::: Data segment

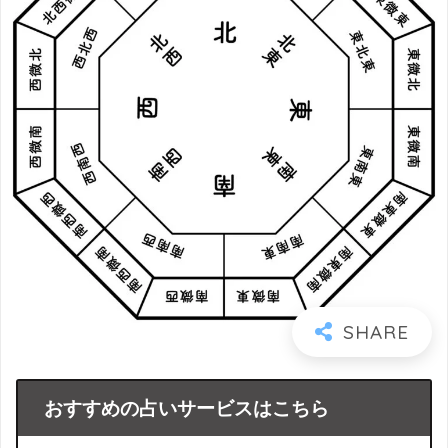
おすすめの占いサービスはこちら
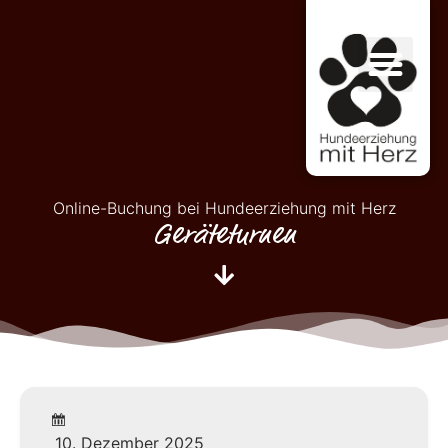
Online-Buchung bei Hundeerziehung mit Herz
Geräteturnen
10. Dezember 2025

::::::

Beginning with the line that contains "Online-Buchung bei Hundeerziehung mit Herz", set down every line through the end of the data without change.

Online-Buchung bei Hundeerziehung mit Herz
Geräteturnen
10. Dezember 2025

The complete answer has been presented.